- **Supplied material**
_ _ _
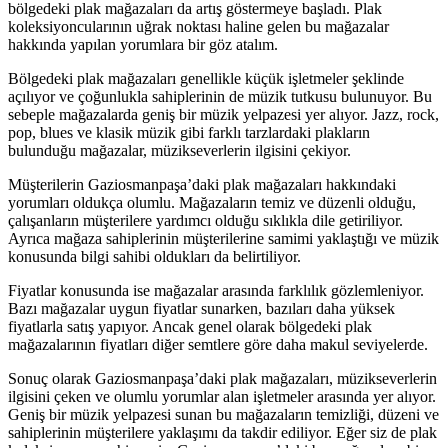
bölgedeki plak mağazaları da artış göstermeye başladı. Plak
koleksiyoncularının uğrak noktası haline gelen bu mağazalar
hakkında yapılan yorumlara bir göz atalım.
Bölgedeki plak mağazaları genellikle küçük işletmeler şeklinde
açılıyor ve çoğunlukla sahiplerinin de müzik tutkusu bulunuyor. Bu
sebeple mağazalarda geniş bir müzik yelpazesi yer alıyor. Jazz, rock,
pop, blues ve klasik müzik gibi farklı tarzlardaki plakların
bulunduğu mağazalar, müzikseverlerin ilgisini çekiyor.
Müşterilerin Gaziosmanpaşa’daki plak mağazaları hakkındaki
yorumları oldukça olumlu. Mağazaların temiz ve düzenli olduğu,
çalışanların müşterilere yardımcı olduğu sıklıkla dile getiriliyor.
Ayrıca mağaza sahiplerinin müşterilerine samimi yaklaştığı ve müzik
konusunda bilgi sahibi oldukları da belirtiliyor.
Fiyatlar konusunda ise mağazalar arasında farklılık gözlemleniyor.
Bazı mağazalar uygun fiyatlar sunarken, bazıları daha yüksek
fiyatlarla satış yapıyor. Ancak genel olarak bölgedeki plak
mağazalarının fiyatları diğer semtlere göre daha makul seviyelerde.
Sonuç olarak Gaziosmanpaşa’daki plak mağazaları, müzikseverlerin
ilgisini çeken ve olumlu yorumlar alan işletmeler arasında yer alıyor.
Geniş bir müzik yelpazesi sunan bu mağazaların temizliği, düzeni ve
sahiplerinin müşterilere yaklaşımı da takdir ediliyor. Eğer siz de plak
_ _ _
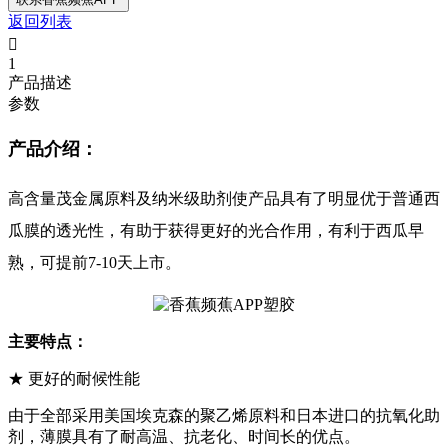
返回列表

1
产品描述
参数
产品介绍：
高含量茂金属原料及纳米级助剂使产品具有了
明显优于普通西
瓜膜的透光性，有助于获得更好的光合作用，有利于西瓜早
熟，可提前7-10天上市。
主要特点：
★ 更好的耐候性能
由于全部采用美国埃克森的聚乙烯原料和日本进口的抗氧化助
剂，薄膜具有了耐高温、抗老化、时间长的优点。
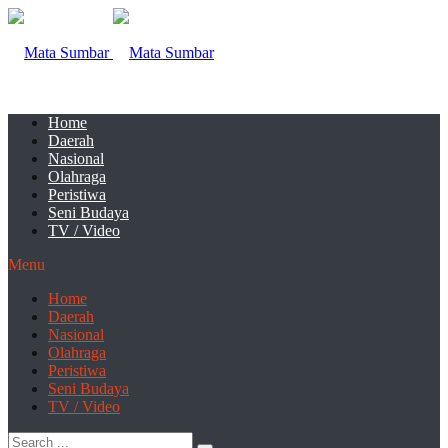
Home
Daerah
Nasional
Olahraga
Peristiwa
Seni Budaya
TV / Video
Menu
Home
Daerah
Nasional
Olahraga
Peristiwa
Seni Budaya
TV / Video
_ _ _
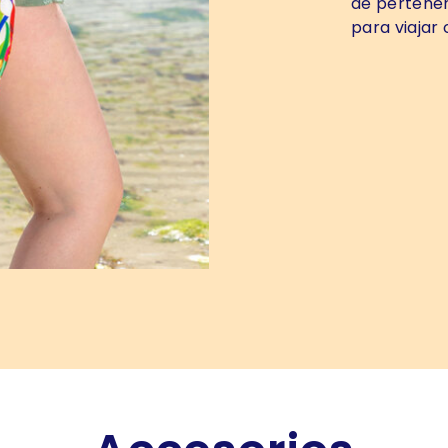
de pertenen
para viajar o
_ _ _
Search the records for the word "olarak". Copy each line where it appears.

- **Reply to the task**
fiyatlarla satış yapıyor. Ancak genel olarak bölgedeki plak
Sonuç olarak Gaziosmanpaşa’daki plak mağazaları, müzikseverlerin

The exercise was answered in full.